Doug: The NT signs are greater and more inclusive than the OT signs. The blood signs are replaced since no more blood needs to be shed. Girls are now explicitly (instead of only implicitly) included.

There is no more sp significance to circum any more. That was dealt the final blow in Acts 15. Where does it say to replace circum with baptism? – that is my whole argument to you.

Megan: Okay, surprisingly enough I’m following this this time around. I reread your original answer here and my brain absorbed it this time. OT had to be about blood, NT not blood anymore because Jesus took care of that. Passover=blood, LS=same symbol, no blood. Circumcision=blood, baptism=same symbol, no blood. Am I understanding that?

Doug: Mostly, but for sure in regards to the two sacraments. There are covenants in the OT that aren’t bloody (cov with Adam for one), but in the main they all deal with blood as the sign and sealer. In the NT, on this side of the cross, the blood is no longer needed. And the New Cov is fuller in its expression (which only makes sense) in that it includes girls for one, and all nations (which was always in fact intended).

So, circum/bapt is the sign and seal for entrance into the cov community. The Passover/LSupper is the seal and seal for continuing and renewal in the cov community. (as an aside, in the three years I was in Stillwater, I never once took the Lord’s Supper. They did it once a month or once a quarter on Sun night. I didn’t EVER go to Sun night church, and I didn’t think that the LS was very important. Now though, I see it as very important and might even go as far and argue for weekly communion).

Megan: I’m not saying the Lord’s Supper is non-important, but I am asking why is it SO important? I mean such as you are saying we should do it every week? And I also wonder why is it something that has to be done as a whole congregation? I’m not suggesting that I want to do it with my girls here at home by myself or anything – but if our family did want to do this together (assuming later that all my girls are chosen ones), why couldn’t we do that? Wouldn’t we still be the church? Or is the church not merely believers, or believers in a family, but lots of families of believers and only when they are together?

Doug: Why is it so important? Bc we only have two given signs and seals – baptism and the LS. That means that it must be pretty important. Why was it so important for the OT believer to continue the Passover meal? What’s the big deal? We have signs and symbols to make us remember and realize that our faith isn’t purely cognitive and intellectual. It is earthy, real, touchable. That’s why we need signs and symbols. How often to do it is another discussion. More often seems better to me than less often, but that is pretty flexible to the session of a church.

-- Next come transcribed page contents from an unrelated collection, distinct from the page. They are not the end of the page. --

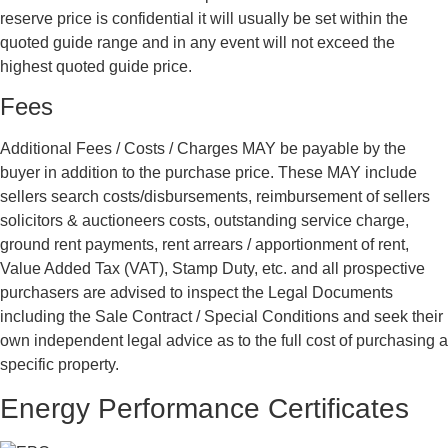
reserve price is confidential it will usually be set within the
quoted guide range and in any event will not exceed the
highest quoted guide price.
Fees
Additional Fees / Costs / Charges MAY be payable by the
buyer in addition to the purchase price. These MAY include
sellers search costs/disbursements, reimbursement of sellers
solicitors & auctioneers costs, outstanding service charge,
ground rent payments, rent arrears / apportionment of rent,
Value Added Tax (VAT), Stamp Duty, etc. and all prospective
purchasers are advised to inspect the Legal Documents
including the Sale Contract / Special Conditions and seek their
own independent legal advice as to the full cost of purchasing a
specific property.
Energy Performance Certificates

I don’t believe it is appropriate to take a private LS. That’s the position of the PCA, though many believers differ. The LS can become sort of a magical/mystical thing if we aren’t careful. It must be protected form that, and from a Catholic sort of meaning. The ordained pastor therefore protects the table from misunderstanding by guarding it (in a good way) by fencing the table and preaching the Word. It is for the church, not just for you. It is to be taken in the context of the cov. community at large. The church is not just merely a gathering of believers.

Megan: Surprisingly again, I think I’m following this. If I’m to view the Lord’s Supper as the NT version of the OT Passover, I need to view it with the same kind of importance that the OT people (and God) placed on the Passover? The main thinking switch for me here is that I have always been taught that the church is a gathering of believers. I can accept what you are saying on this, but if you would care to elaborate on that a bit more, it might help.

Doug: Yes. The Passover is tremendously important. Some might argue that the release from slavery in Exodus is the central thing that happens in the OT. This would put the Passover remembrance in a central role as well. You might want to meditate on the connections between the actual Passover and the LS (lamb, no bones broken, blood spilled and covers the home, takes faith, one for the many, etc).

The church is NOT merely a gathering of believers. That is a part of the church, but that is not the church. If you look at Matthew 18:20, which is the popular place where this notion comes from, you will notice that this verse comes in the context of church discipline, which goes up the ladder to the church elders and authorities. This other view (your current one) is the wrong headedness of the concept of the priesthood of all believers. That is intended to mean that we all have access to God. We don’t need priests to pray for us. We can have the Bible in our own language and read and understand it for ourselves. But you may not do whatever you want spiritually. There are authority structures in the church meant for your (and my) good that need to be followed. This has always been the case and the neglect/misunderstanding of this does great harm. It also does great harm when the authorities mismanage and abuse their authority of course.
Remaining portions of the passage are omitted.